Of 1537 recruited to the BASELINE prospective birth cohort, 1412 white mothers were included in the analysis of 25-hydroxyvitamin D (25[OH]D) status and atopic disease, and cord 25(OH)D data were available from 1035 infants.
Circulating 25(OH)D was measured in maternal sera at 15 weeks’ gestation and in umbilical cord blood by using a Centers for Disease Control and Prevention–accredited liquid chromatography with tandem mass spectrometry platform. Interview-led questionnaires regarding medical history, environment, and diet and clinical assessments were conducted on day 2 and at 2, 6, 12, 24, and 60 months. Associations with clinically validated atopic disease outcomes (eczema, food allergy, asthma, allergic rhinitis) at 2 and 5 years were examined by using multivariable logistic regression.
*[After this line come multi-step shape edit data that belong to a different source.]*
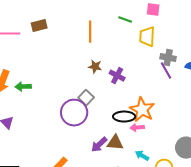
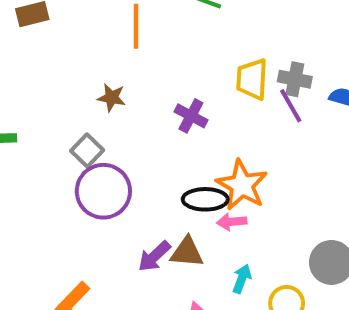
yellow trapezoid: (147, 37) -> (252, 79), moved
brown star: (95, 67) -> (112, 98), moved
gray square: (86, 98) -> (87, 150), moved
cyan arrow: (142, 156) -> (242, 279), turned 80

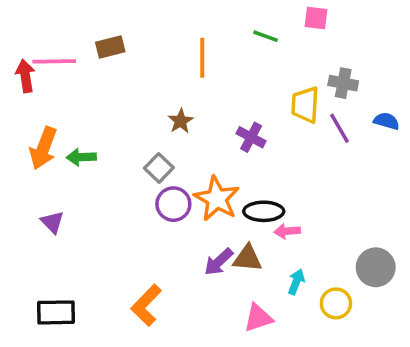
gray cross: (295, 79) -> (343, 83), moved
brown star: (112, 98) -> (181, 121), turned 30
orange star: (242, 185) -> (217, 199), moved
purple circle: (103, 191) -> (173, 204), size x0.7

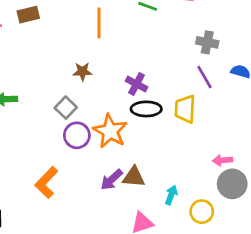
yellow trapezoid: (305, 105) -> (185, 109), moved
brown star: (181, 121) -> (82, 71), turned 30
black ellipse: (264, 211) -> (146, 109), moved
pink arrow: (287, 231) -> (223, 160), moved
orange L-shape: (146, 305) -> (46, 182), moved

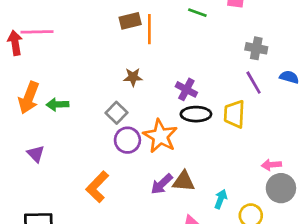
brown rectangle: (28, 15) -> (130, 21), moved

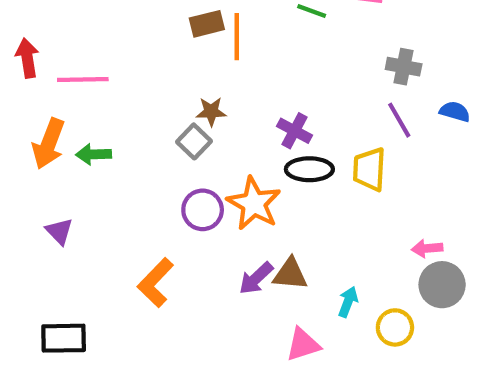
pink line: (37, 32) -> (83, 79), moved
gray square: (116, 113) -> (194, 141), moved

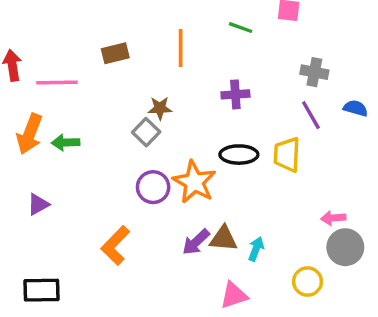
brown rectangle: (207, 24) -> (115, 53), moved
purple cross: (294, 131) -> (235, 94), moved, turned -32
purple triangle: (59, 231) -> (38, 204), turned 45
cyan arrow: (348, 302) -> (256, 249), moved

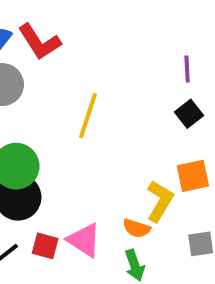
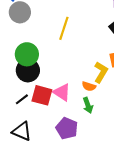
red square: (45, 246) -> (42, 95), size x1.5

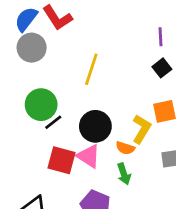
black circle: (28, 70) -> (95, 126), moved
black line: (22, 99) -> (53, 122), moved

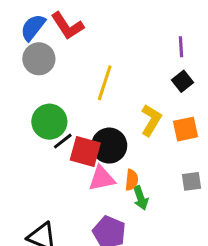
yellow L-shape: (142, 129) -> (151, 120), moved
orange semicircle: (125, 148) -> (132, 180), moved, turned -102
pink triangle: (89, 156) -> (102, 178), turned -45
red square: (61, 160) -> (85, 152), moved

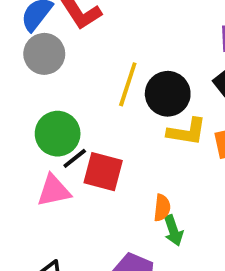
yellow L-shape: (151, 120) -> (187, 132), turned 68
black circle: (109, 146) -> (168, 94), moved
pink triangle: (102, 178) -> (54, 191), moved

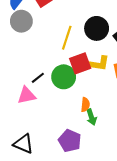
black circle: (168, 94) -> (97, 28), moved
green circle: (58, 134) -> (64, 77), moved
red square: (103, 172) -> (80, 63), moved, turned -35

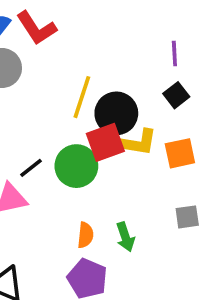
black circle: (97, 28) -> (116, 113), moved
orange semicircle: (85, 105) -> (85, 235), moved

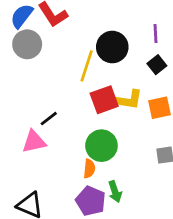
black circle: (116, 113) -> (112, 47), moved
green circle: (76, 166) -> (101, 146), moved
green arrow: (125, 237) -> (115, 192), moved

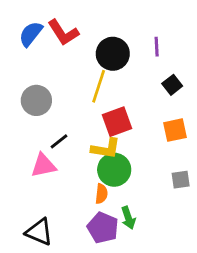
purple line: (155, 33) -> (157, 47), moved
gray circle: (27, 44) -> (36, 100), moved
black circle: (112, 47) -> (113, 54), moved
yellow L-shape: (128, 100) -> (106, 148), moved

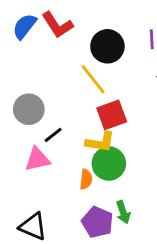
yellow line: (99, 86) -> (93, 79), turned -56
gray circle: (36, 100) -> (29, 109), moved
orange semicircle: (101, 194) -> (86, 179), moved

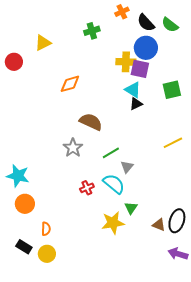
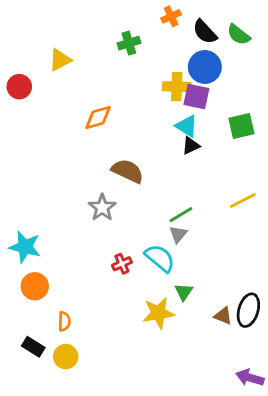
green line: (111, 153) -> (181, 215), moved
purple arrow: (178, 254) -> (250, 378), moved

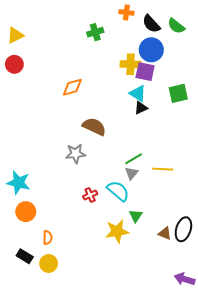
orange cross: (171, 16) -> (126, 12), turned 32
yellow triangle: (60, 60) -> (15, 35), moved
yellow line: (243, 201) -> (163, 169), moved, turned 30
gray star: (102, 208) -> (76, 154), turned 30

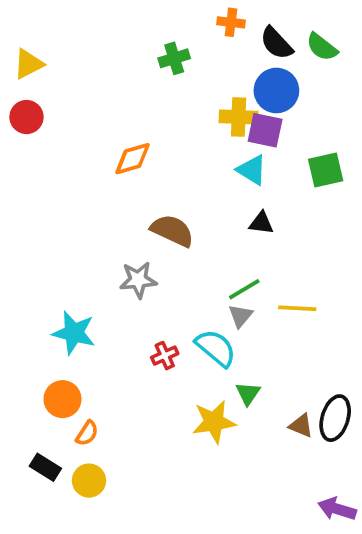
black triangle: (141, 108) -> (261, 223), moved, turned 32
cyan star: (18, 183) -> (74, 333), moved
orange circle: (26, 212) -> (62, 399), moved
orange semicircle: (48, 238) -> (87, 433), turned 32

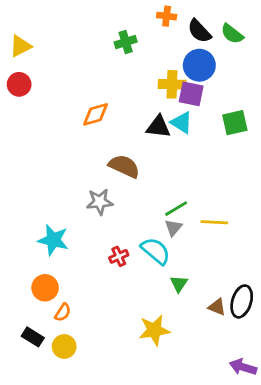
black triangle: (261, 223) -> (158, 127), moved, size x1.4
yellow star: (214, 422) -> (154, 330), moved

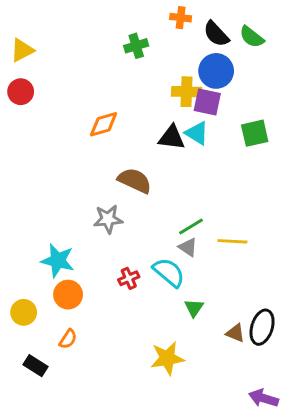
gray triangle: (173, 228) -> (188, 247), turned -36
orange circle: (45, 288) -> (68, 295), moved
yellow circle: (64, 346) -> (24, 312), moved

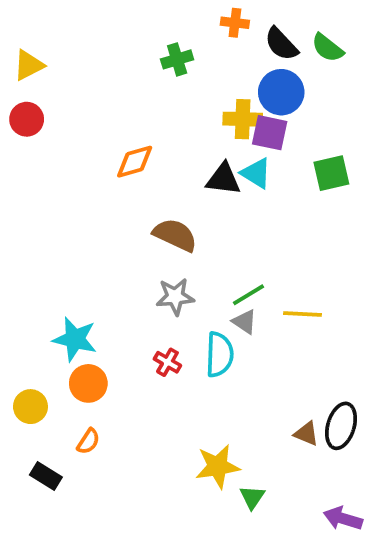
gray star: (108, 219) -> (175, 297), moved
cyan semicircle: (169, 272) -> (219, 355), turned 52
red cross: (129, 278) -> (167, 362), turned -36
green triangle: (194, 308) -> (252, 497), moved

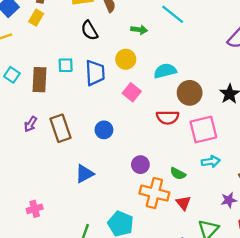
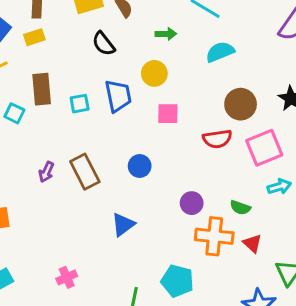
yellow rectangle: (36, 18) -> (34, 37), turned 49
cyan square: (66, 65) -> (80, 104), moved
cyan semicircle: (165, 71) -> (220, 52), moved
brown rectangle: (39, 80) -> (42, 89), moved
pink square: (132, 92) -> (168, 114), turned -30

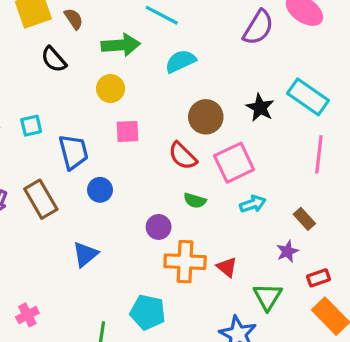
green arrow: (166, 34) -> (121, 45), size x1.6
blue trapezoid: (118, 96) -> (73, 152), moved
red semicircle: (217, 139) -> (183, 156), turned 56
green semicircle: (240, 208) -> (195, 200), moved

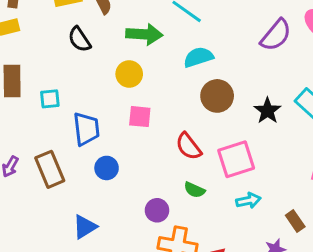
brown circle: (206, 117) -> (217, 96), moved

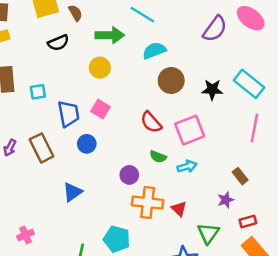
black semicircle: (79, 39) -> (58, 43), turned -75
black star: (268, 111) -> (212, 90), turned -30
pink square: (140, 117) -> (100, 109), moved, turned 30
cyan arrow: (248, 200) -> (187, 166), moved

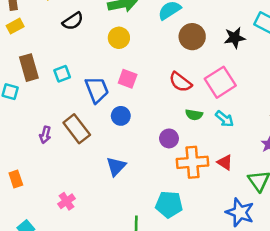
cyan arrow: (187, 166) -> (225, 119), turned 66
pink cross: (26, 235) -> (66, 201), moved

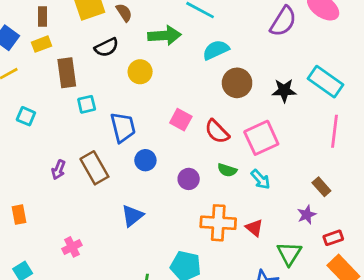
yellow circle: (119, 38) -> (140, 72), moved
brown rectangle: (29, 68) -> (67, 73), moved
pink square: (128, 79) -> (181, 120), moved
purple circle: (169, 138) -> (189, 179), moved

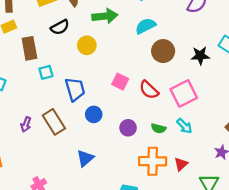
green semicircle: (227, 170) -> (158, 128), moved
red triangle: (254, 228) -> (181, 164), turned 40

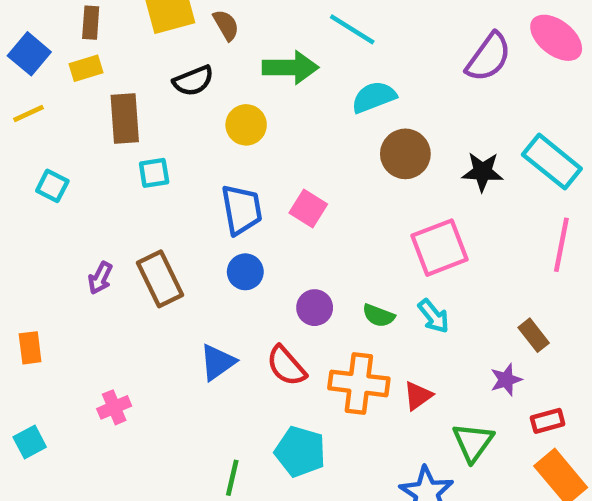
blue trapezoid: (75, 89) -> (242, 210), moved
red semicircle: (149, 90) -> (286, 366), moved

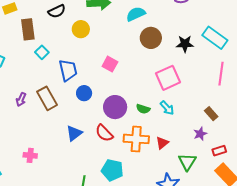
cyan square: (154, 173) -> (42, 52), turned -32
blue trapezoid: (242, 210) -> (68, 70), moved
purple circle: (315, 308) -> (115, 107), size x1.5
pink cross: (114, 407) -> (30, 155), turned 32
Persistent eczema, food allergy, and aeroallergen sensitization at age 2 years were present in 5%, 4%, and 8%, respectively. Asthma and allergic rhinitis at age 5 years were present in 15% and 5%, respectively. Between children with and without atopic conditions, there were no significant differences in distributions of maternal 25(OH)D concentrations (mean: 58.4 [SD: 26.2] and mean: 58.5 [SD: 26.1] nmol/L) at 15 weeks’ gestation and cord concentrations (mean: 35.2 [SD: 17.8] and mean: 35.4 [SD: 18.3] nmol/L). Neither maternal nor cord 25(OH)D nor both considered in a single model were significant predictors of atopic disease in fully adjusted or stratified models.
No association was demonstrated between antenatal vitamin D exposure and validated, prospectively collected measures of childhood atopic conditions.
As described by the authors, randomized controlled trial data have reported a 26% reduction in risk of childhood asthma and recurrent wheeze at age 3 years associated with vitamin D supplementation during pregnancy, suggesting a crucial window of opportunity for vitamin D’s impact on lung maturation. Contributions to the different results in the current study may have included use of an accredited 25(OH)D assay with more reliable results and lower prevalence of asthma and wheezing at 5 years. Differences in associations between randomized controlled trial and cohort data highlight the need for the exploration of genetic variants associated with immunoglobulin E synthesis or vitamin D receptor polymorphisms to distinguish circumstances in which vitamin D status may influence risk of childhood wheezing and atopic conditions.